The afternoon sun illuminated the artwork of MU graduate Akiva Segan as he spoke to fourth-graders from Lee Elementary School recently about his exhibits, “Under the Wings of G-d” and “Sight-seeing with Dignity,” on display over the past month at Stephens College.

At the college’s Davis Gallery, the children looked at Segan’s drawings of hate crime victims as the artist walked from image to image, explaining each.

The class’s teacher, Leann Renn, had prepared students for the seriousness of the exhibits by reading them a children’s story about the Holocaust. She spoke to them about persecution and discrimination and answered their questions.

Renn said that although she did not discuss the Holocaust in detail, the students understood the severity of the event. Ten-year-old Alan Schmidt said he knew the Holocaust as “a very evil time.”

The “Under the Wings of G-d” exhibit provided a way for students to learn through its images — drawings of the dead to which Segan has added wings. The children made their own drawings from a model, and many added wings similar to those in Segan’s works.

Wendy Sims, a professor of music education at MU, attended the exhibits as part of her daughter‘s class field trip.

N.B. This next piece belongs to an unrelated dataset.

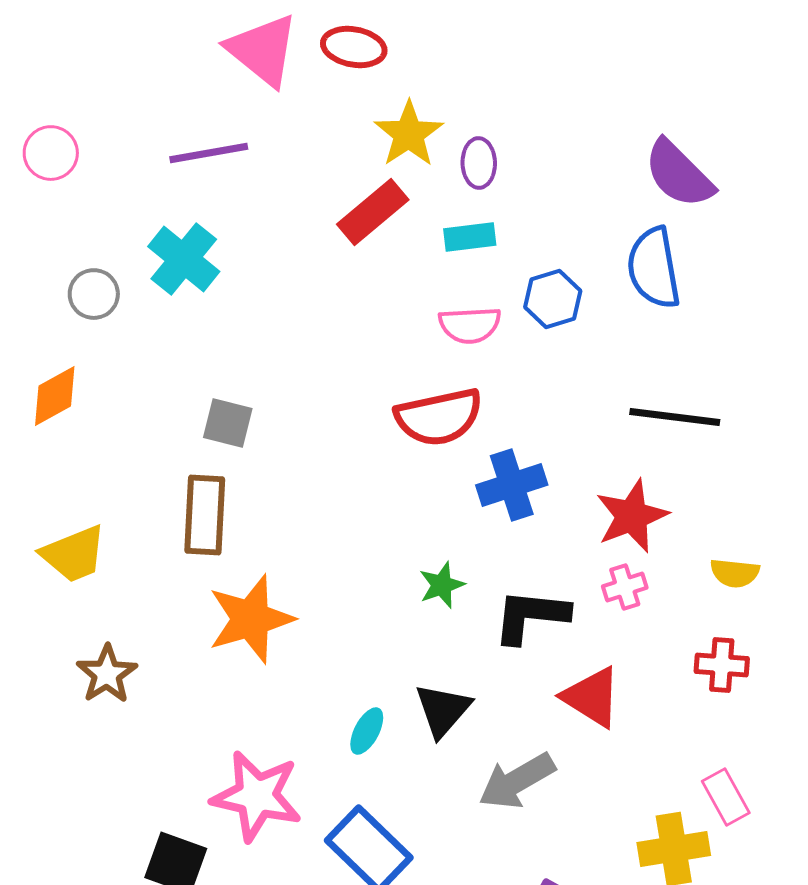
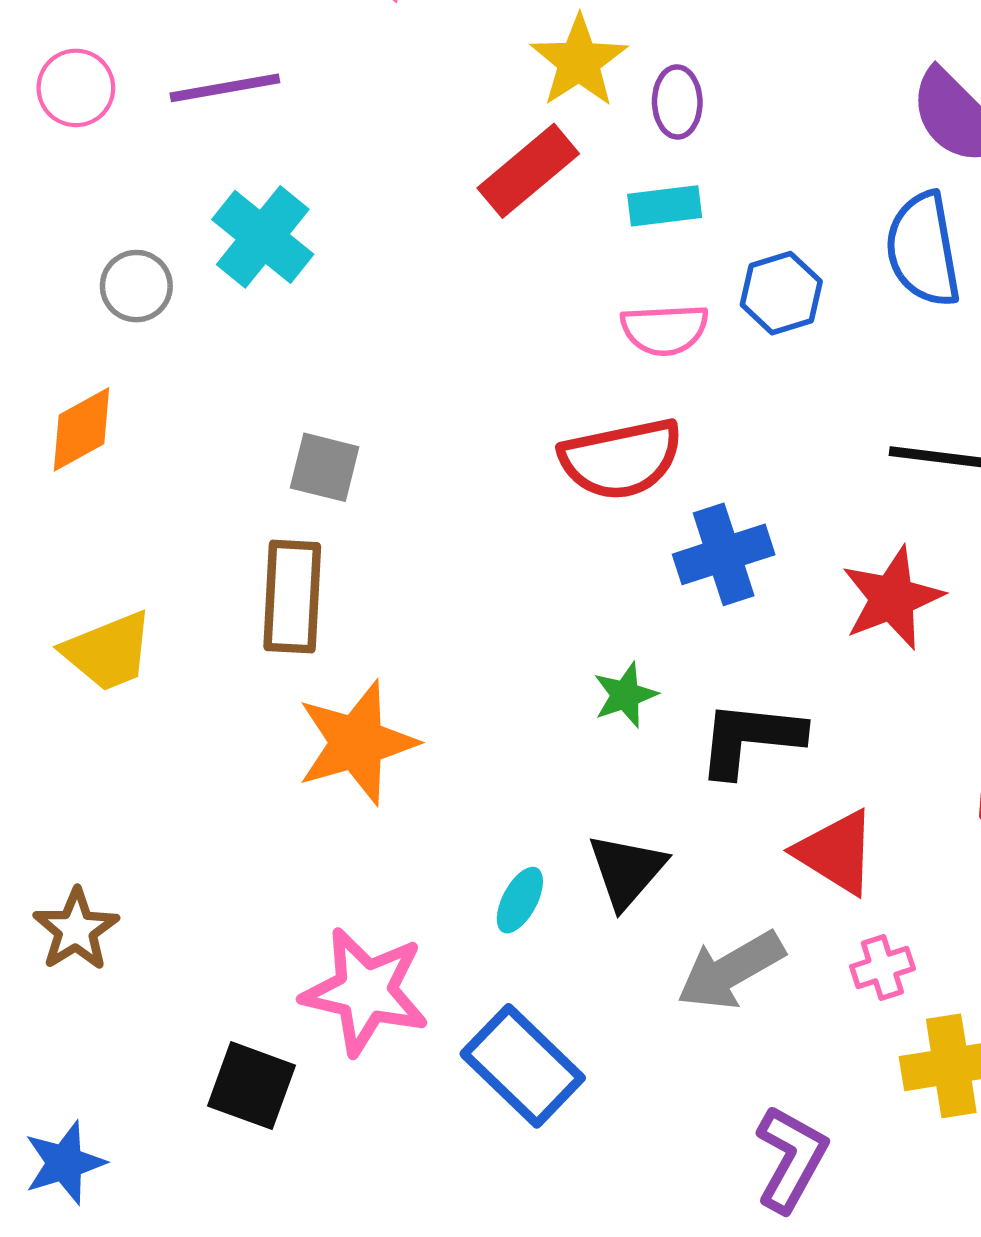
purple line: (209, 153) -> (225, 88), moved
pink cross: (625, 587) -> (882, 968), moved
brown star: (107, 674) -> (76, 930), moved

“The kids asked questions in a concrete way,” Sims said. “It was intriguing to them that Akiva would include bird wings on images of the dead. Although they understood the concept of the Holocaust, they couldn’t really grasp the magnitude of it all but were eager to learn.”

Students were told that every depiction was of someone who had been killed because of religion, race and/or nationality.

The piece that stood out in most of the students’ minds was “Smiling Man with Single Wing,” in which a bearded face with undefined eyes and glasses was accompanied by only one wing on the the right side.

“I thought that the man with one wing was supposed to be the artist. It looked just like him,” said fourth-grader Isabella Holt.

Because Lee Elementary School is an “expressive arts school,” art is integrated in every area of learning. Lee art teacher Ann Mehr said she team-teaches with other teachers in order to maintain students’ well-rounded education.

“I thought this exhibit was a great experience for the students,” Mehr said. “Akiva really valued their take on his work and appreciated their questions. At the same time, they were able to learn at a younger age that hate should not exist simply because someone is different.”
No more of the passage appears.